In the instant case the respondent claims that the appellant was not a bona fide purchaser of the respondent's property since she had notice of the respondent's claim of right to, or equity in, his lien interest so that the sale of his lien interest should be set aside on equitable grounds under Miebach v. Colasurdo, supra. However, even assuming that the appellant was not a bona fide purchaser, the respondent has failed to show that unfair circumstances require setting the sale aside on equitable grounds since the duty to exercise due diligence to find out whether the debtor has personal property to satisfy the judgment plus interest is inapplicable where the property levied upon and sold at an execution sale is personal property, see former RCW 6.04.035; Casa del Rey v. Hart, supra at 72-73; Miebach v. Colasurdo, supra at 178-79.

The order vacating the sheriff's sale is reversed and set aside.

COLEMAN, A.C.J., and PEKELIS, J., concur.

NOTES

[1] In 1987 former RCW 6.04.040 was amended and recodified as RCW 6.17.110. Laws of 1987, ch. 442, §§ 411, 1121, p. 1818, 1898.

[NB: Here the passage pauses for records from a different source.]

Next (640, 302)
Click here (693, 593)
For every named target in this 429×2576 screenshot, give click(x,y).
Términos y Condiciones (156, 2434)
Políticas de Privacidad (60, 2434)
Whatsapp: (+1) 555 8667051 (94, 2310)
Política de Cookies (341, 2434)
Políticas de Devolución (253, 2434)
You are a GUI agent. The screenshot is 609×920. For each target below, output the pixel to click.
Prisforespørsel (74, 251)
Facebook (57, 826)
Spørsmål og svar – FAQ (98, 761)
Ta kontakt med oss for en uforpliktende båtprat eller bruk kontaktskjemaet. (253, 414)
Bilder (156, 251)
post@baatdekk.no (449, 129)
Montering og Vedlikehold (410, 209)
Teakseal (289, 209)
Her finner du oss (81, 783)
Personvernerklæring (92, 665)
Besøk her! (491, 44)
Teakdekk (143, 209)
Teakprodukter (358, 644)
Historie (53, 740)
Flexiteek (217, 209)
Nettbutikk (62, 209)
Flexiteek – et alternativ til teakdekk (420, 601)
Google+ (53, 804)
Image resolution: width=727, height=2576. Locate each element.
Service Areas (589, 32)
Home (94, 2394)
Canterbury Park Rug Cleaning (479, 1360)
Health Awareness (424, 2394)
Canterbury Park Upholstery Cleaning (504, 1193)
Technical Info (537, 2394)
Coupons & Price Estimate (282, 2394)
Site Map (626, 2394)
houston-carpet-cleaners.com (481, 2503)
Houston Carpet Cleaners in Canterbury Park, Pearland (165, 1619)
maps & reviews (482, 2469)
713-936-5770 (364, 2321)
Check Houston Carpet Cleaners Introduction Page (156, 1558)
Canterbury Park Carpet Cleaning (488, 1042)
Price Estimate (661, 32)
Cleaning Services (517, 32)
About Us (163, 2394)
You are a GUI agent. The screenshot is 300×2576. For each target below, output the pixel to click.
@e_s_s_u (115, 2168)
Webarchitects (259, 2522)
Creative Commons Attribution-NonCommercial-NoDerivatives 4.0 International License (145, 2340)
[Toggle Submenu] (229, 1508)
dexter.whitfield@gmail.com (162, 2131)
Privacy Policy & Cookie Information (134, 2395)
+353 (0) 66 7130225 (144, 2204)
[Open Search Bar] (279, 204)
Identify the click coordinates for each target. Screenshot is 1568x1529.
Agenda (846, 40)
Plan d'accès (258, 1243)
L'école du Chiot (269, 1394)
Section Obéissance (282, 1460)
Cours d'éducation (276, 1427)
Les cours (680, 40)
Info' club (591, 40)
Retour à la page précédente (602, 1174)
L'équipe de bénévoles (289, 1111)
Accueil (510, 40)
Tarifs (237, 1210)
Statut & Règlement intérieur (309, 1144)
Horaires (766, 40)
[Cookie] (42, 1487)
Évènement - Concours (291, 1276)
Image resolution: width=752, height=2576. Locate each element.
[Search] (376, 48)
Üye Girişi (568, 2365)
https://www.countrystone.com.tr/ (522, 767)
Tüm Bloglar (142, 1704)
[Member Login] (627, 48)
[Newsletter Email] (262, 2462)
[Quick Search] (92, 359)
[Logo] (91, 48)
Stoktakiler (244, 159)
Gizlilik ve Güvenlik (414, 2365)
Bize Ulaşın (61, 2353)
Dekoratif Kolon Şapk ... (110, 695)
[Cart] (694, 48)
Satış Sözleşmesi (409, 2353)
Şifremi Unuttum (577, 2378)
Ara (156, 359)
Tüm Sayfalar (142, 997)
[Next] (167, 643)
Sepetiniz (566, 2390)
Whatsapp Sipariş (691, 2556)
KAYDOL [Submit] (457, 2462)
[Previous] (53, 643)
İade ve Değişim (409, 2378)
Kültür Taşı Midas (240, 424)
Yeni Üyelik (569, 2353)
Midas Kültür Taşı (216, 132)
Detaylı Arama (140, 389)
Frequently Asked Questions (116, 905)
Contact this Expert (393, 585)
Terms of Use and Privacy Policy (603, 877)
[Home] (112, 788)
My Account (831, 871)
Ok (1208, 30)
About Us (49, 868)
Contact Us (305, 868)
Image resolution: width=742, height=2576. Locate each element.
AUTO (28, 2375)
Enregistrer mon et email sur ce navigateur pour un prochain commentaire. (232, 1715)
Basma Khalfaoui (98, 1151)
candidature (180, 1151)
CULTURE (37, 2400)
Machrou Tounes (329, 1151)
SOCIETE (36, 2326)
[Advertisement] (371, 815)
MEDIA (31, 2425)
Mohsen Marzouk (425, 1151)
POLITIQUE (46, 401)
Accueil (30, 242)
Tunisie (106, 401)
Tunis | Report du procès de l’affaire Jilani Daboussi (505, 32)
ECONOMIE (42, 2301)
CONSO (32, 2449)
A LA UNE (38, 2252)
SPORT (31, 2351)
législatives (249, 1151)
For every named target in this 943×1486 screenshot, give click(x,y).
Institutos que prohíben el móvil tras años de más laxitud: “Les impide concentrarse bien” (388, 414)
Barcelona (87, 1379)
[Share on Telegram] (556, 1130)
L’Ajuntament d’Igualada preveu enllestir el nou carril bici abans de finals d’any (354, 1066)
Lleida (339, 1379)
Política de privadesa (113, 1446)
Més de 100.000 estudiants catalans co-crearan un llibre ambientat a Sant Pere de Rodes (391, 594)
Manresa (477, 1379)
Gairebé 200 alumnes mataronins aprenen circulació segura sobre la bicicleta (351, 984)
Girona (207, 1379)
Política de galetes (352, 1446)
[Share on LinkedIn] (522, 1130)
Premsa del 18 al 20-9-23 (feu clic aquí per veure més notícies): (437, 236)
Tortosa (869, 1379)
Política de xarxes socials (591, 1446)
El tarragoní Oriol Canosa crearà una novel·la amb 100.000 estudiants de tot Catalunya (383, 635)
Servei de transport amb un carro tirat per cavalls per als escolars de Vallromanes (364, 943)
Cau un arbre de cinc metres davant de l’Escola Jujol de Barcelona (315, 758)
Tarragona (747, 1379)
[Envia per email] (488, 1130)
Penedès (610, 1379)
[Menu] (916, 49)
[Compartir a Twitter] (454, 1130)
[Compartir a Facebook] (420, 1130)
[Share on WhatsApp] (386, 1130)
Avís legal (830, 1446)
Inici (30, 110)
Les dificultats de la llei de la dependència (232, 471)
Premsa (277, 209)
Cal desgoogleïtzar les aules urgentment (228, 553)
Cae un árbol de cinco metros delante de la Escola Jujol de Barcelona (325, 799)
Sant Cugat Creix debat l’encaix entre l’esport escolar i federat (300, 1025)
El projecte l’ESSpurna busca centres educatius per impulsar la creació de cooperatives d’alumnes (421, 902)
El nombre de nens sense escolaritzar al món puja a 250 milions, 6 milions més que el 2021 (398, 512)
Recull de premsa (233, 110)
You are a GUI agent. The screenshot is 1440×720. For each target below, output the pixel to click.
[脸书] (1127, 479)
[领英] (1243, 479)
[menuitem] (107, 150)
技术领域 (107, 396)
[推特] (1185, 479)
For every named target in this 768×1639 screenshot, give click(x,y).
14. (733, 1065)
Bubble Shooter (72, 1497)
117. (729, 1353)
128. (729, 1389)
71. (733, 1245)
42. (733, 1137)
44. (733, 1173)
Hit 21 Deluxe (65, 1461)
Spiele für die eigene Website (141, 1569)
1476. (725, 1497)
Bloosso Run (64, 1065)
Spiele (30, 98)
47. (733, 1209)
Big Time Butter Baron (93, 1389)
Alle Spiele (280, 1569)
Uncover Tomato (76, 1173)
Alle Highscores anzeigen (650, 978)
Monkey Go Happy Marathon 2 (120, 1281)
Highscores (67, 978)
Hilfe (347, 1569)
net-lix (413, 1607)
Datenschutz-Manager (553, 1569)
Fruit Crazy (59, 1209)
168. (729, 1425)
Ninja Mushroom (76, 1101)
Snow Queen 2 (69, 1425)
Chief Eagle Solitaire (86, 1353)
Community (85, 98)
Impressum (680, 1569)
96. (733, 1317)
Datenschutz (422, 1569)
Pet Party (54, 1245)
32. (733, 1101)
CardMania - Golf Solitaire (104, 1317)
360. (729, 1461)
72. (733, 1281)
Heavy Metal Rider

[2] Former RCW 6.04.035 was amended and recodified as RCW 6.17.100 by Laws of 1987, ch. 442, §§ 410, 1121, p. 1817, 1898.

[3] No argument has been made or legal authority cited that the fact that the modification order required the respondent's agreement on the sale price affected the nature of his interest in the family home.

[4] In Northern Comm'l Co. v. E.J. Hermann Co., 22 Wn. App. 963, 970 n. 6, 593 P.2d 1332 (1979), the court noted in dictum that even if the underlying judgment against the former wife's lien interest in the subject property were valid, the sole notice of the sheriff's sale given by posting pursuant to former RCW 6.24.010 (amended in 1981 and 1984 and recodified as RCW 6.21.020 in 1987) was constitutionally suspect where the creditor knew of the alleged debtor's whereabouts and was in fact negotiating satisfaction of the claim.

Since notice by posting alone under former RCW 6.24.010 was applicable only to personal, not real, property, the Northern Commercial court implicitly recognized that the lien interest was personal property since it did not state that the improper statutory procedure had been followed.

[5] RCW 65.08.060(1) provides:

"The term `real property' as used in RCW 65.08.060 through 65.08.150 includes lands, tenements and hereditaments and chattels real and mortgage liens thereon except a leasehold for a term not exceeding two years."

[6] At common law a chose in action was not subject to execution; however, in most of the states, as in Washington, the common law has been abrogated by statute, in this state by former RCW 6.04.060. See Johnson v. Dahlquist, 130 Wash. 29, 31, 32, 225 P. 817 (1924); Safeco Ins. Co. of Am. v. Skeen, 47 Wn. App. 196, 201, 734 P.2d 41, review denied, 108 Wn.2d 1019 (1987).